++++ Provided records ++++

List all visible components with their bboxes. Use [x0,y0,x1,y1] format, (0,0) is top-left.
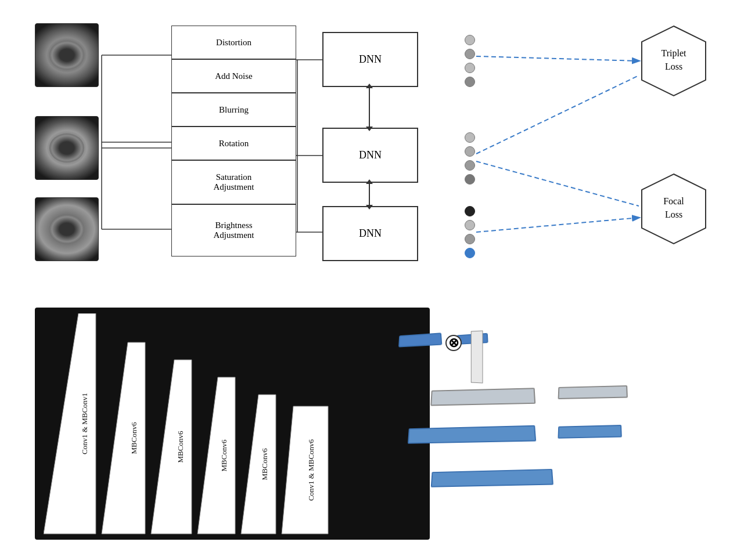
svg-line-3 [476,218,639,232]
aug-noise: Add Noise [171,59,296,93]
aug-rotation: Rotation [171,127,296,160]
aug-distortion: Distortion [171,26,296,59]
svg-text:MBConv6: MBConv6 [260,448,269,480]
dnn-box-3: DNN [322,206,418,261]
aug-blurring: Blurring [171,93,296,127]
thin-feat-map [471,330,483,383]
svg-line-2 [476,161,639,206]
svg-marker-25 [197,377,235,534]
ct-image-3 [35,197,99,261]
svg-line-0 [476,56,639,61]
svg-text:Conv1 & MBConv6: Conv1 & MBConv6 [307,439,315,501]
svg-marker-7 [642,174,706,244]
svg-text:Loss: Loss [665,62,682,71]
svg-line-1 [476,75,639,154]
feat-bar-gray-small [558,385,628,399]
feat-bar-blue-large [408,425,536,444]
svg-marker-23 [151,360,192,534]
feat-bar-blue-small [558,425,621,439]
conv-layers-svg: Conv1 & MBConv1 MBConv6 MBConv6 MBConv6 … [44,313,427,537]
aug-saturation: Saturation Adjustment [171,160,296,204]
svg-text:Triplet: Triplet [661,48,687,59]
dnn-box-2: DNN [322,128,418,183]
feature-vector-3 [465,206,475,258]
aug-brightness: Brightness Adjustment [171,204,296,256]
dnn-arrow-2 [369,183,370,206]
svg-text:Loss: Loss [665,209,682,219]
svg-marker-27 [241,395,276,534]
ct-image-2 [35,116,99,180]
dnn-arrow-1 [369,87,370,128]
svg-marker-4 [642,26,706,96]
feat-bar-blue-bottom [431,469,553,487]
svg-text:Conv1 & MBConv1: Conv1 & MBConv1 [80,393,89,454]
multiply-symbol: ⊗ [445,335,462,351]
svg-text:Focal: Focal [663,196,684,206]
svg-text:MBConv6: MBConv6 [176,431,185,463]
svg-text:MBConv6: MBConv6 [220,439,228,471]
dnn-box-1: DNN [322,32,418,87]
feature-vector-1 [465,35,475,87]
triplet-loss-hex: Triplet Loss [639,23,709,101]
svg-marker-29 [282,406,328,534]
feat-bar-gray-large [430,388,535,406]
svg-text:MBConv6: MBConv6 [130,422,138,454]
svg-marker-21 [102,342,145,534]
focal-loss-hex: Focal Loss [639,171,709,249]
feature-vector-2 [465,132,475,185]
ct-image-1 [35,23,99,87]
diagram-container: Distortion Add Noise Blurring Rotation S… [0,0,737,560]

++++

Activity >>
An exact copy of the listing is required, with every image removed.

Response box >>
List all visible components with their bboxes. Use [x0,y0,x1,y1] format, (0,0) is top-left.
svg-line-3 [476,218,639,232]
aug-noise: Add Noise [171,59,296,93]
aug-rotation: Rotation [171,127,296,160]
aug-distortion: Distortion [171,26,296,59]
svg-text:MBConv6: MBConv6 [260,448,269,480]
dnn-box-3: DNN [322,206,418,261]
aug-blurring: Blurring [171,93,296,127]
thin-feat-map [471,330,483,383]
svg-line-2 [476,161,639,206]
svg-marker-25 [197,377,235,534]
ct-image-3 [35,197,99,261]
svg-line-0 [476,56,639,61]
svg-text:Conv1 & MBConv6: Conv1 & MBConv6 [307,439,315,501]
svg-marker-7 [642,174,706,244]
svg-text:Loss: Loss [665,62,682,71]
svg-line-1 [476,75,639,154]
feat-bar-gray-small [558,385,628,399]
feat-bar-blue-large [408,425,536,444]
svg-marker-23 [151,360,192,534]
feat-bar-blue-small [558,425,621,439]
conv-layers-svg: Conv1 & MBConv1 MBConv6 MBConv6 MBConv6 … [44,313,427,537]
aug-saturation: Saturation Adjustment [171,160,296,204]
svg-text:Triplet: Triplet [661,48,687,59]
dnn-box-2: DNN [322,128,418,183]
feature-vector-3 [465,206,475,258]
aug-brightness: Brightness Adjustment [171,204,296,256]
dnn-arrow-2 [369,183,370,206]
svg-text:Loss: Loss [665,209,682,219]
svg-marker-27 [241,395,276,534]
ct-image-2 [35,116,99,180]
dnn-arrow-1 [369,87,370,128]
svg-marker-4 [642,26,706,96]
feat-bar-blue-bottom [431,469,553,487]
svg-text:Conv1 & MBConv1: Conv1 & MBConv1 [80,393,89,454]
multiply-symbol: ⊗ [445,335,462,351]
svg-text:Focal: Focal [663,196,684,206]
svg-text:MBConv6: MBConv6 [176,431,185,463]
svg-text:MBConv6: MBConv6 [220,439,228,471]
dnn-box-1: DNN [322,32,418,87]
feature-vector-1 [465,35,475,87]
triplet-loss-hex: Triplet Loss [639,23,709,101]
svg-marker-29 [282,406,328,534]
feat-bar-gray-large [430,388,535,406]
svg-text:MBConv6: MBConv6 [130,422,138,454]
svg-marker-21 [102,342,145,534]
focal-loss-hex: Focal Loss [639,171,709,249]
feature-vector-2 [465,132,475,185]
ct-image-1 [35,23,99,87]
diagram-container: Distortion Add Noise Blurring Rotation S… [0,0,737,560]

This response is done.